◆ THE INPUT ◆
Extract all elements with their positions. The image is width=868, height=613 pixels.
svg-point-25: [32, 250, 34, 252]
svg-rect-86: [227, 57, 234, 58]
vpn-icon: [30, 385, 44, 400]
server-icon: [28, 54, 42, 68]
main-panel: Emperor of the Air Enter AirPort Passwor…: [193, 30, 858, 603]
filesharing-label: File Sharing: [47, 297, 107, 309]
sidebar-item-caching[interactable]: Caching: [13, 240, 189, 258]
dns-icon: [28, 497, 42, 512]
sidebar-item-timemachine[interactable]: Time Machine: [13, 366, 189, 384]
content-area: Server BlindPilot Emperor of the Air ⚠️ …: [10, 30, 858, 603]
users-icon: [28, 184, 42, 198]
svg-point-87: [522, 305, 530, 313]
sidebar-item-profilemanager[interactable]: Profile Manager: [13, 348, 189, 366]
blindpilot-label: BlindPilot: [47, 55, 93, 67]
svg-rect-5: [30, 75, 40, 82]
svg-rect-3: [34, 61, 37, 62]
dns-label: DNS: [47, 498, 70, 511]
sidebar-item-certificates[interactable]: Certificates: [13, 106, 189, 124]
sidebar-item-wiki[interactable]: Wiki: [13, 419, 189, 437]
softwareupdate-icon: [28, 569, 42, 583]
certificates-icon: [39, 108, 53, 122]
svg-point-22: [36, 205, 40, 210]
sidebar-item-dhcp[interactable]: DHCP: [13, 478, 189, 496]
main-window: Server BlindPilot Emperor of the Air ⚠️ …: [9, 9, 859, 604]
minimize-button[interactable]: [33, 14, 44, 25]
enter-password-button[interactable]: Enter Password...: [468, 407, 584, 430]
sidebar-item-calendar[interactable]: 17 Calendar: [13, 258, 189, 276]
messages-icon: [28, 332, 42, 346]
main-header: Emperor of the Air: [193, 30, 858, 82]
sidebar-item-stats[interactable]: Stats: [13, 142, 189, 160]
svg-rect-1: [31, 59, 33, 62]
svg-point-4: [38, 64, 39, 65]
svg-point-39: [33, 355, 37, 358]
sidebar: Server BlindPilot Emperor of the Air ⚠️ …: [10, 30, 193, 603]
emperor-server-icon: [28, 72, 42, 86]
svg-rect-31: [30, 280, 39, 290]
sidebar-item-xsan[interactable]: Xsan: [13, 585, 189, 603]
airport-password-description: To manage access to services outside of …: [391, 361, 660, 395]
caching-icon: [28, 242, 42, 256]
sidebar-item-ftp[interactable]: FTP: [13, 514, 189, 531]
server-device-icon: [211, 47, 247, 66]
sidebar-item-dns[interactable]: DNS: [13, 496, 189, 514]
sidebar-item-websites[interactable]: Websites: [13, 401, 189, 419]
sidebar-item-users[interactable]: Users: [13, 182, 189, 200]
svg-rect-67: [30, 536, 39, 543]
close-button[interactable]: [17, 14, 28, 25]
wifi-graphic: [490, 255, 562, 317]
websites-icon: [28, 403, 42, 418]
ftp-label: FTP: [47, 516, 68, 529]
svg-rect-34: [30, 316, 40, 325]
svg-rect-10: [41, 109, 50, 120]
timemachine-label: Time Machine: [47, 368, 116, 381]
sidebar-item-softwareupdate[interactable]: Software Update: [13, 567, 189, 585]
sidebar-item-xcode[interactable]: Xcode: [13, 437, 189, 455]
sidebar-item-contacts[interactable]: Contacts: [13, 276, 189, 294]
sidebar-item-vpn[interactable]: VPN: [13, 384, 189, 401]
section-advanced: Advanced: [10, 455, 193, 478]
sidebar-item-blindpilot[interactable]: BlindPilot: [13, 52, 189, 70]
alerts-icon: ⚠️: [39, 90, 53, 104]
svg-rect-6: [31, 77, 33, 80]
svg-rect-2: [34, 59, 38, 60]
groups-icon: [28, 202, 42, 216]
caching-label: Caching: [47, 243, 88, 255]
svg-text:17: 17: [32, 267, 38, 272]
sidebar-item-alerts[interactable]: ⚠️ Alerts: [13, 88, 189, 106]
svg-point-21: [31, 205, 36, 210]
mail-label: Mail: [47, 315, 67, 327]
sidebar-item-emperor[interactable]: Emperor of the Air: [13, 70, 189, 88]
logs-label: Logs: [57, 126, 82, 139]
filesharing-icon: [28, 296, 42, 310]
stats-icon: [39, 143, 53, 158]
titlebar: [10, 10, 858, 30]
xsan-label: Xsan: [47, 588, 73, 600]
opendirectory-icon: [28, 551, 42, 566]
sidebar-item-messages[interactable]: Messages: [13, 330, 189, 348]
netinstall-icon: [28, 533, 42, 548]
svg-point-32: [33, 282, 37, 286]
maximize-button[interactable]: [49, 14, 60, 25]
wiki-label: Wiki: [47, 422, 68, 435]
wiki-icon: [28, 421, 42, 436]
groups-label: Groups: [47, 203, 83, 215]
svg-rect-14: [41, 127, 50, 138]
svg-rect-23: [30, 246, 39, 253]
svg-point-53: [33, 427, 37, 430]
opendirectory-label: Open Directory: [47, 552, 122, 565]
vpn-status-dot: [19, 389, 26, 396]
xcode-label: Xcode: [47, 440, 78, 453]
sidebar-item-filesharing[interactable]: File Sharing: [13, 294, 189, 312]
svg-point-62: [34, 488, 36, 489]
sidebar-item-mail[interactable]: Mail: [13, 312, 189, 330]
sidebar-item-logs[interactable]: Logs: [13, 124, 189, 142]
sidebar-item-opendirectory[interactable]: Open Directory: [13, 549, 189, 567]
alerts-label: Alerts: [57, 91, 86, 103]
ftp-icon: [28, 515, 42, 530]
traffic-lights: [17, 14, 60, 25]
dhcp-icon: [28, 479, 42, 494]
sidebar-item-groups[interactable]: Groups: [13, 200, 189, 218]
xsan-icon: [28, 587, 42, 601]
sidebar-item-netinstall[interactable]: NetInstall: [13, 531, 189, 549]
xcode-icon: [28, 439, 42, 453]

◆ DIRECTIONS ◆
Your answer should be the data above, retyped exactly.

◆ EXERCISE RESPONSE ◆
Extract all elements with their positions. The image is width=868, height=613 pixels.
svg-point-25: [32, 250, 34, 252]
svg-rect-86: [227, 57, 234, 58]
vpn-icon: [30, 385, 44, 400]
server-icon: [28, 54, 42, 68]
main-panel: Emperor of the Air Enter AirPort Passwor…: [193, 30, 858, 603]
filesharing-label: File Sharing: [47, 297, 107, 309]
sidebar-item-caching[interactable]: Caching: [13, 240, 189, 258]
dns-icon: [28, 497, 42, 512]
sidebar-item-timemachine[interactable]: Time Machine: [13, 366, 189, 384]
content-area: Server BlindPilot Emperor of the Air ⚠️ …: [10, 30, 858, 603]
users-icon: [28, 184, 42, 198]
svg-point-87: [522, 305, 530, 313]
sidebar-item-profilemanager[interactable]: Profile Manager: [13, 348, 189, 366]
blindpilot-label: BlindPilot: [47, 55, 93, 67]
svg-rect-5: [30, 75, 40, 82]
svg-rect-3: [34, 61, 37, 62]
dns-label: DNS: [47, 498, 70, 511]
sidebar-item-certificates[interactable]: Certificates: [13, 106, 189, 124]
sidebar-item-wiki[interactable]: Wiki: [13, 419, 189, 437]
softwareupdate-icon: [28, 569, 42, 583]
certificates-icon: [39, 108, 53, 122]
svg-point-22: [36, 205, 40, 210]
sidebar-item-dhcp[interactable]: DHCP: [13, 478, 189, 496]
main-window: Server BlindPilot Emperor of the Air ⚠️ …: [9, 9, 859, 604]
minimize-button[interactable]: [33, 14, 44, 25]
enter-password-button[interactable]: Enter Password...: [468, 407, 584, 430]
sidebar-item-calendar[interactable]: 17 Calendar: [13, 258, 189, 276]
messages-icon: [28, 332, 42, 346]
main-header: Emperor of the Air: [193, 30, 858, 82]
sidebar-item-stats[interactable]: Stats: [13, 142, 189, 160]
svg-rect-1: [31, 59, 33, 62]
svg-point-4: [38, 64, 39, 65]
svg-point-39: [33, 355, 37, 358]
sidebar: Server BlindPilot Emperor of the Air ⚠️ …: [10, 30, 193, 603]
emperor-server-icon: [28, 72, 42, 86]
svg-rect-31: [30, 280, 39, 290]
sidebar-item-xsan[interactable]: Xsan: [13, 585, 189, 603]
airport-password-description: To manage access to services outside of …: [391, 361, 660, 395]
caching-icon: [28, 242, 42, 256]
sidebar-item-ftp[interactable]: FTP: [13, 514, 189, 531]
server-device-icon: [211, 47, 247, 66]
sidebar-item-dns[interactable]: DNS: [13, 496, 189, 514]
sidebar-item-websites[interactable]: Websites: [13, 401, 189, 419]
sidebar-item-users[interactable]: Users: [13, 182, 189, 200]
svg-rect-67: [30, 536, 39, 543]
close-button[interactable]: [17, 14, 28, 25]
wifi-graphic: [490, 255, 562, 317]
websites-icon: [28, 403, 42, 418]
ftp-label: FTP: [47, 516, 68, 529]
svg-rect-34: [30, 316, 40, 325]
svg-rect-10: [41, 109, 50, 120]
timemachine-label: Time Machine: [47, 368, 116, 381]
sidebar-item-softwareupdate[interactable]: Software Update: [13, 567, 189, 585]
sidebar-item-xcode[interactable]: Xcode: [13, 437, 189, 455]
sidebar-item-contacts[interactable]: Contacts: [13, 276, 189, 294]
sidebar-item-vpn[interactable]: VPN: [13, 384, 189, 401]
section-advanced: Advanced: [10, 455, 193, 478]
sidebar-item-blindpilot[interactable]: BlindPilot: [13, 52, 189, 70]
alerts-icon: ⚠️: [39, 90, 53, 104]
svg-rect-6: [31, 77, 33, 80]
svg-rect-2: [34, 59, 38, 60]
groups-icon: [28, 202, 42, 216]
caching-label: Caching: [47, 243, 88, 255]
svg-text:17: 17: [32, 267, 38, 272]
sidebar-item-alerts[interactable]: ⚠️ Alerts: [13, 88, 189, 106]
svg-point-21: [31, 205, 36, 210]
mail-label: Mail: [47, 315, 67, 327]
sidebar-item-emperor[interactable]: Emperor of the Air: [13, 70, 189, 88]
logs-label: Logs: [57, 126, 82, 139]
filesharing-icon: [28, 296, 42, 310]
stats-icon: [39, 143, 53, 158]
titlebar: [10, 10, 858, 30]
xsan-label: Xsan: [47, 588, 73, 600]
opendirectory-icon: [28, 551, 42, 566]
sidebar-item-messages[interactable]: Messages: [13, 330, 189, 348]
netinstall-icon: [28, 533, 42, 548]
svg-point-32: [33, 282, 37, 286]
maximize-button[interactable]: [49, 14, 60, 25]
wiki-label: Wiki: [47, 422, 68, 435]
wiki-icon: [28, 421, 42, 436]
groups-label: Groups: [47, 203, 83, 215]
svg-rect-14: [41, 127, 50, 138]
svg-rect-23: [30, 246, 39, 253]
svg-point-53: [33, 427, 37, 430]
opendirectory-label: Open Directory: [47, 552, 122, 565]
vpn-status-dot: [19, 389, 26, 396]
xcode-label: Xcode: [47, 440, 78, 453]
sidebar-item-filesharing[interactable]: File Sharing: [13, 294, 189, 312]
svg-point-62: [34, 488, 36, 489]
sidebar-item-mail[interactable]: Mail: [13, 312, 189, 330]
sidebar-item-logs[interactable]: Logs: [13, 124, 189, 142]
sidebar-item-opendirectory[interactable]: Open Directory: [13, 549, 189, 567]
alerts-label: Alerts: [57, 91, 86, 103]
ftp-icon: [28, 515, 42, 530]
traffic-lights: [17, 14, 60, 25]
dhcp-icon: [28, 479, 42, 494]
sidebar-item-groups[interactable]: Groups: [13, 200, 189, 218]
xsan-icon: [28, 587, 42, 601]
sidebar-item-netinstall[interactable]: NetInstall: [13, 531, 189, 549]
xcode-icon: [28, 439, 42, 453]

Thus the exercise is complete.